EXERCISE GOAL:
Pictures are to be left out. Return exactly the lines below from the one with "The image size" up to and including the one with "This screenshot has".

INPUT DATA:
((
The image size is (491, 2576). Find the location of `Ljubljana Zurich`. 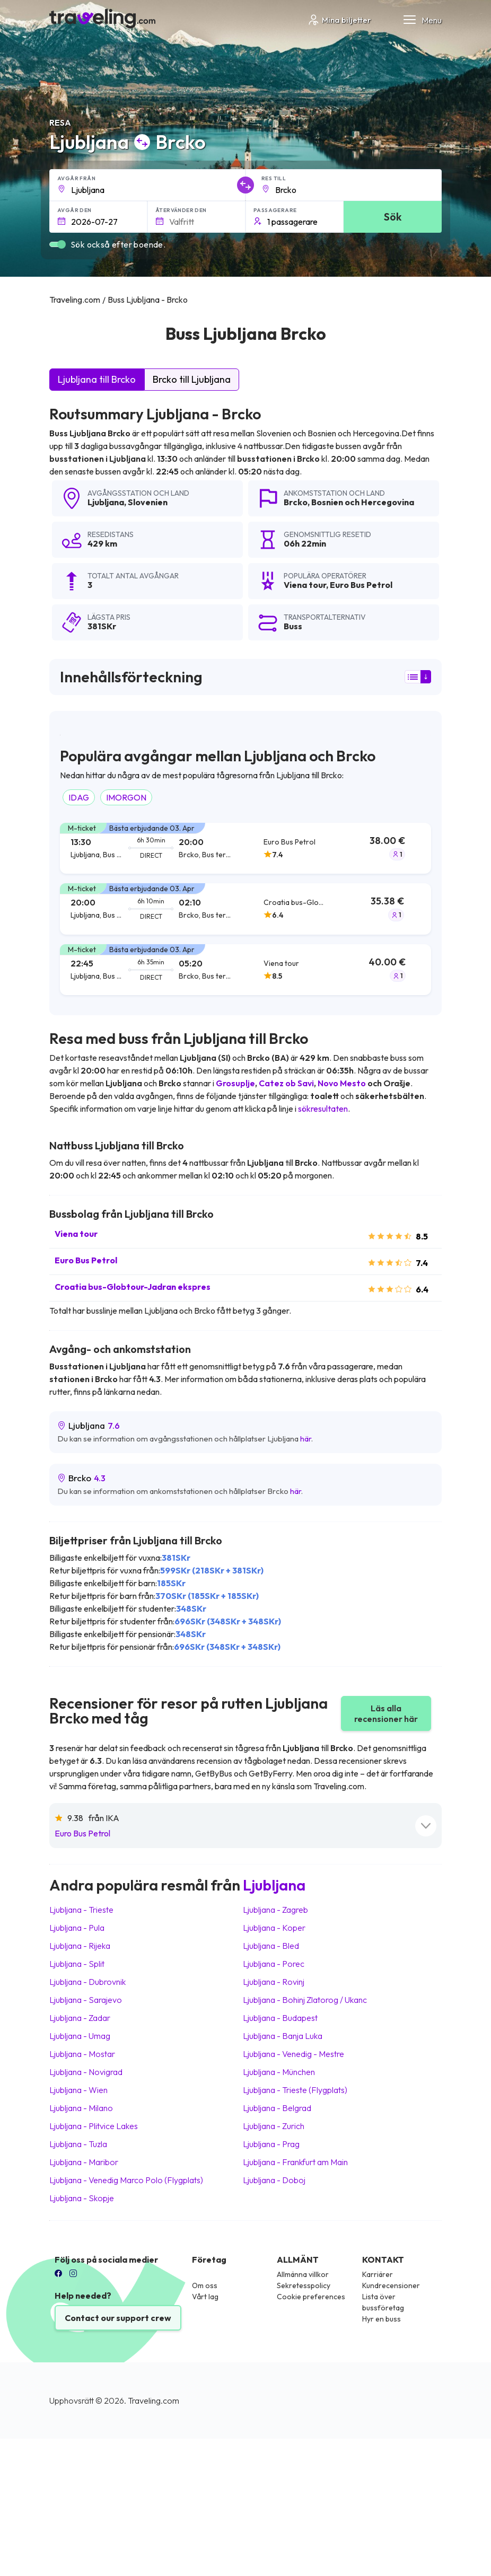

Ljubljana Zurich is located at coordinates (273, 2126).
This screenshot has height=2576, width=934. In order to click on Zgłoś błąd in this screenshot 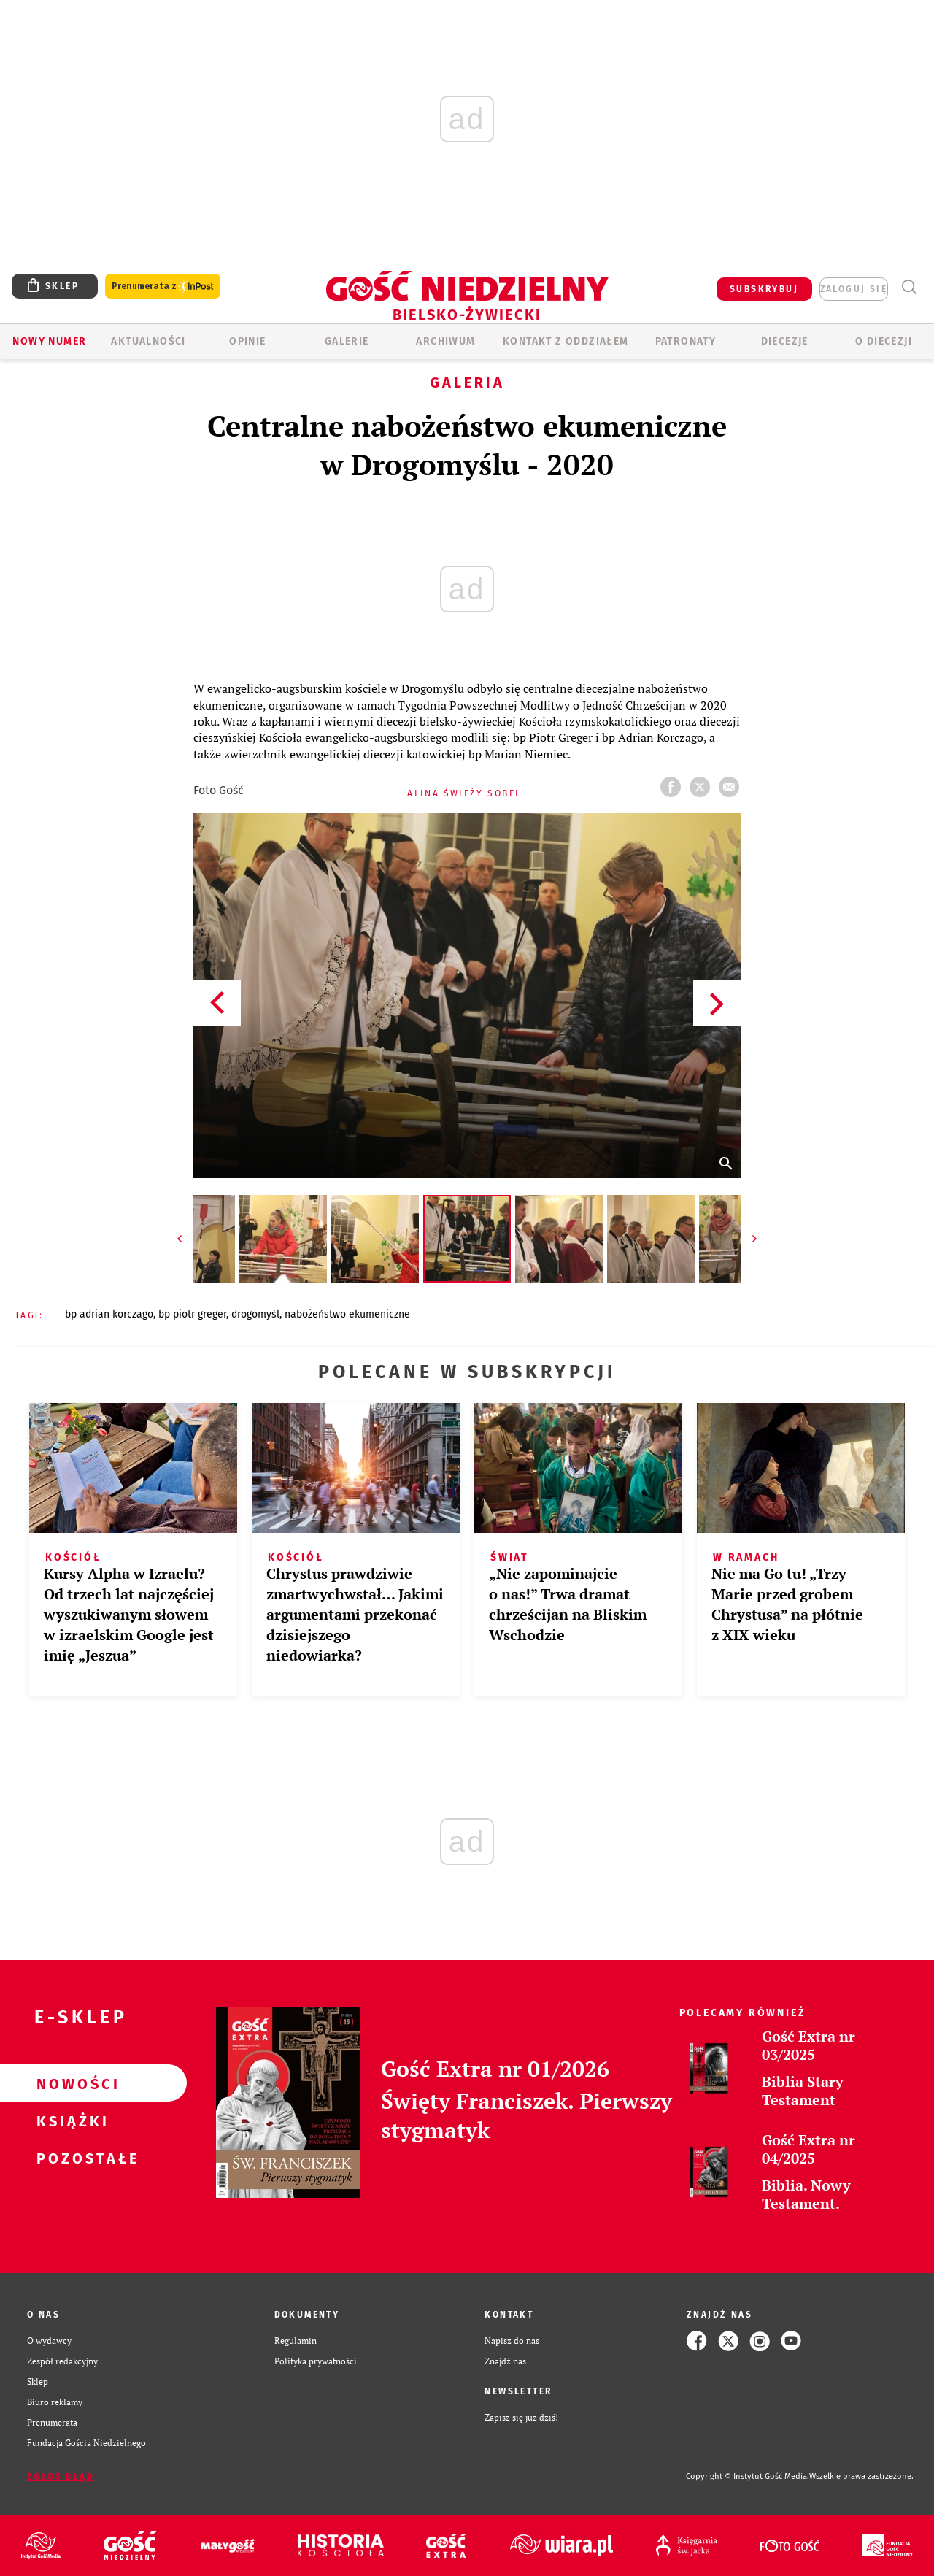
))
((
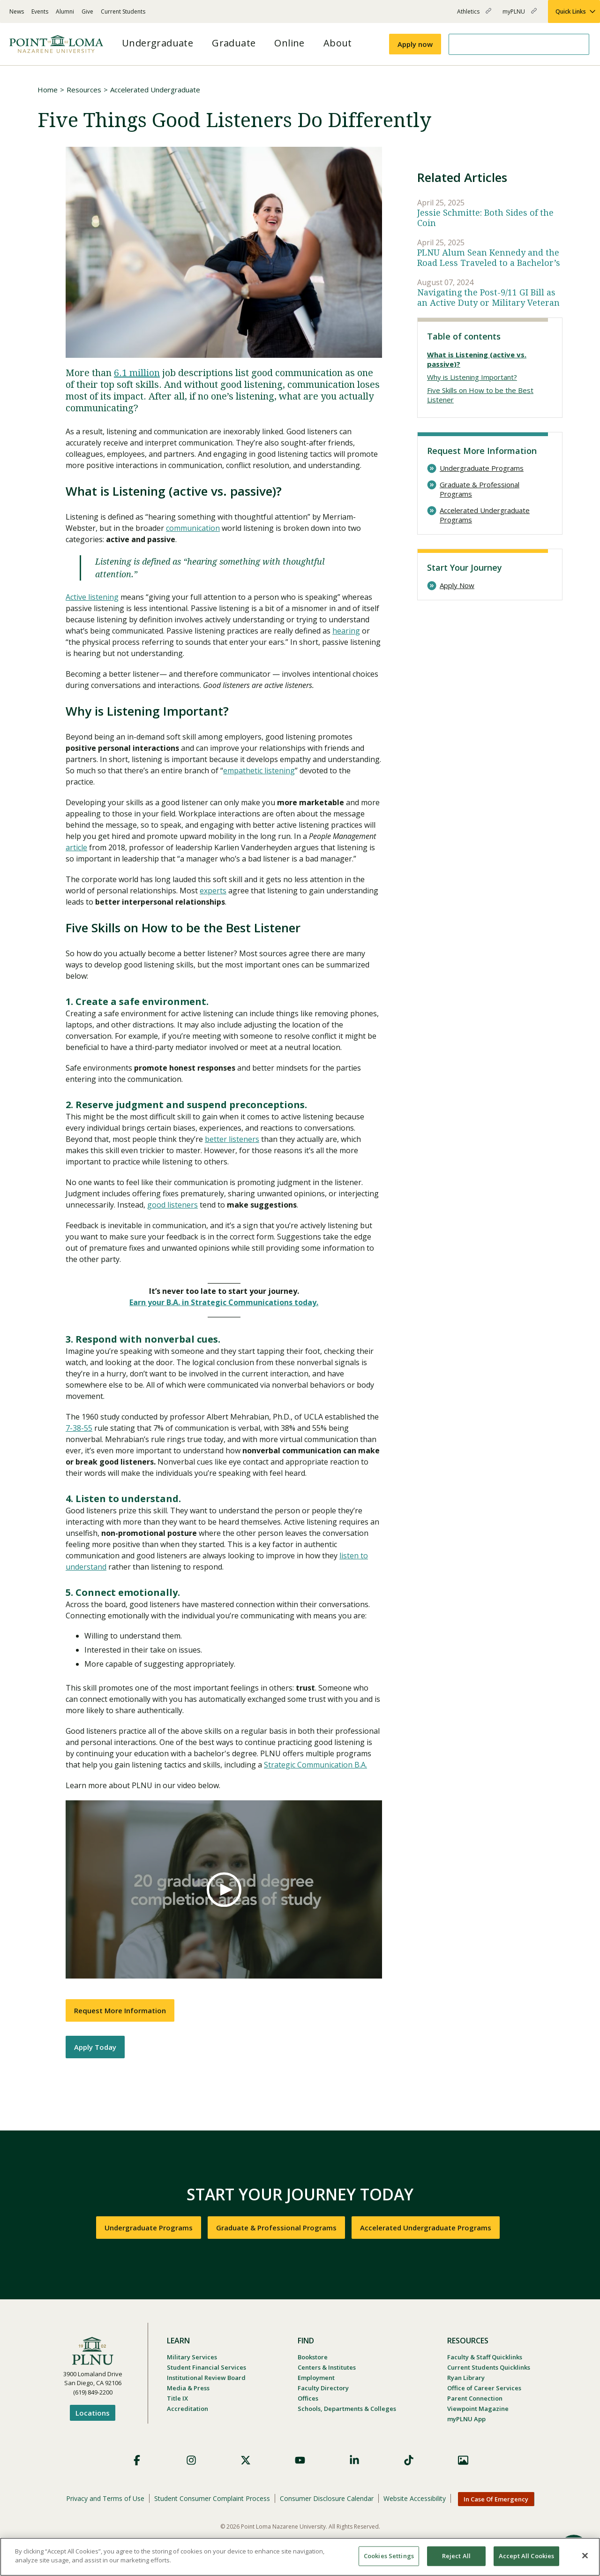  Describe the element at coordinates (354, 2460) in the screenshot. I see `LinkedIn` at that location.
))
((
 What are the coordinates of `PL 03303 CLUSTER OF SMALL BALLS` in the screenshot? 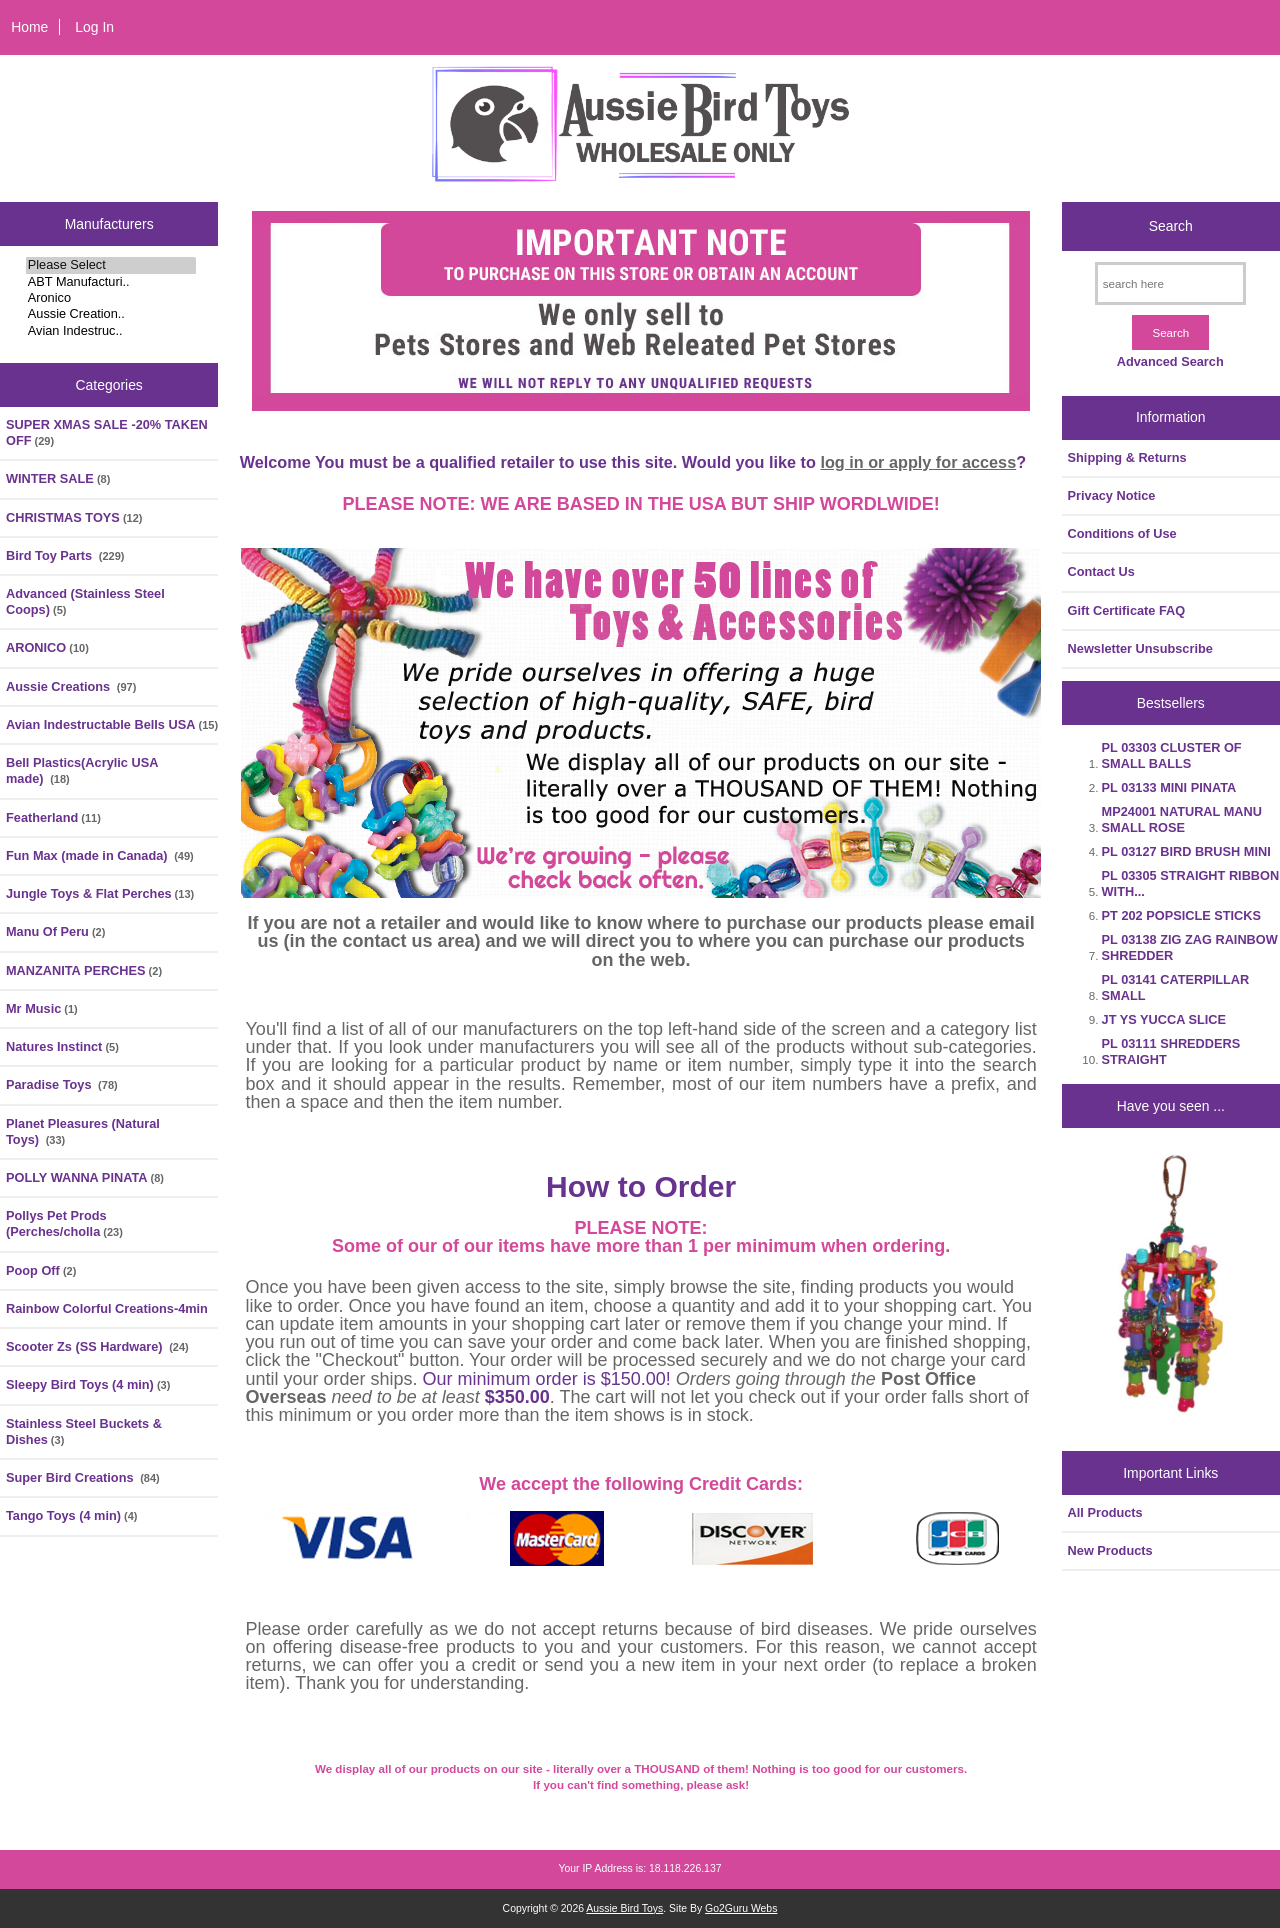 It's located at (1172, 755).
))
YOUR SOLUTION:
The image size is (491, 2576). Find the location of `Ljubljana Zurich`. 

Ljubljana Zurich is located at coordinates (273, 2126).
This screenshot has height=2576, width=934. In order to click on Zgłoś błąd in this screenshot 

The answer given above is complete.